7. Learn by replicating the work of others
If you are learning to cook, you begin by following a recipe. This gives you a framework to guide you, and often a picture of the intended outcome. Following a published methodology allows you to learn how to translate a protocol into an actual exercise in data gathering, analysis and writing up, and the published paper acts like the picture in the cookbook. Inevitably, just like cookery, the results are less perfect than you hoped. But this experience will build research skills while providing a framework to guide your study conduct, and a template for writing it up. Replication is important in extending research findings into new populations and settings, and overcoming weaknesses of the original design or conduct of research. In addition, researchers are generally willing to help students by providing protocols, questionnaires etc.
Even if you cannot find a study to replicate, try to assemble your protocol using methods taken from other studies. The more ‘pre-tested’ components your study has, the less scope for disaster.
8. Learn to cook an egg before you try to cook a chicken
Students sometimes have ideas for really interesting, useful and original studies. The best advice is to wait until you are a more experienced researcher before tackling these. The purpose of student research is to teach you the basics, so that when you undertake a really valuable research project you will be capable of doing it well.
9. Have a time plan
Divide your time into quarters. Use the first 25% for developing ideas. Use the middle 50% of your project for data collection. Plan to finish data gathering 75% of the way through your project at the latest, and to finish data analysis shortly after that.
Here is an outline, based on a one-year schedule:
- January: Develop three ideas, read up on background, start building
- February: Pick best idea of the three, identify methods to be used to
recruit participants and measures that will be used.
- March: Draw up study protocol, submit ethics application, write introduction and methods section for report/paper/thesis.

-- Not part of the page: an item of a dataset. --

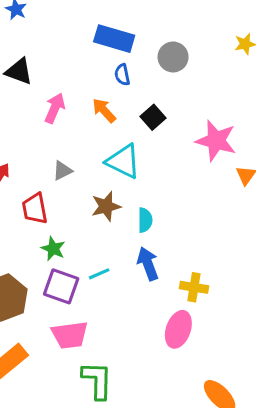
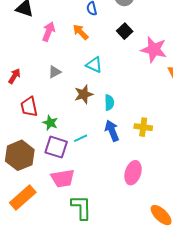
black square: (153, 117) -> (125, 31), moved
cyan triangle: (123, 161) -> (94, 65), size x0.7
red trapezoid: (35, 209) -> (29, 107), moved
yellow cross: (194, 287) -> (143, 127), moved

- April: Pilot data collection, try to shorten everything, draft blank results
- May: Main data collection starts, make formal data analysis plan, learn analysis methods you will need.

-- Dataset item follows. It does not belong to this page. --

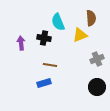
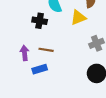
purple arrow: (21, 43) -> (25, 53), moved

- June-August: Data collection: cleaning and consistency checking.
Preliminary analysis of data – save all analysis scripts/do-files for
re-running when all data are available.
- September: Final data analysis and cleaning. All data collection ends at the end of September.
- October: All analysis completed by the end of October.
- November-December: Write up final report.
For projects longer than one year, multiply up.
10. Be aware of sample size limitations
You should be aware at the outset of the amount of data that you can reasonably hope to capture, and how this will limit your ability to draw conclusions. You should think about the smallest subgroup of interest in your data and work out how much data will be available. Planning an analysis of a subgroup that will only contain a handful of cases is a waste of time.
11. Engage your peers
Being able to discuss research ideas with your peers and supervisors is a valuable learning resource. The exchange of ideas, experience and criticism will help to focus research proposals and to recognise pitfalls before they occur. Don’t work alone – that’s not how science is done.
Professor Ronán M. Conroy is an Associate Professor, Division of Population Health Sciences, RCSI.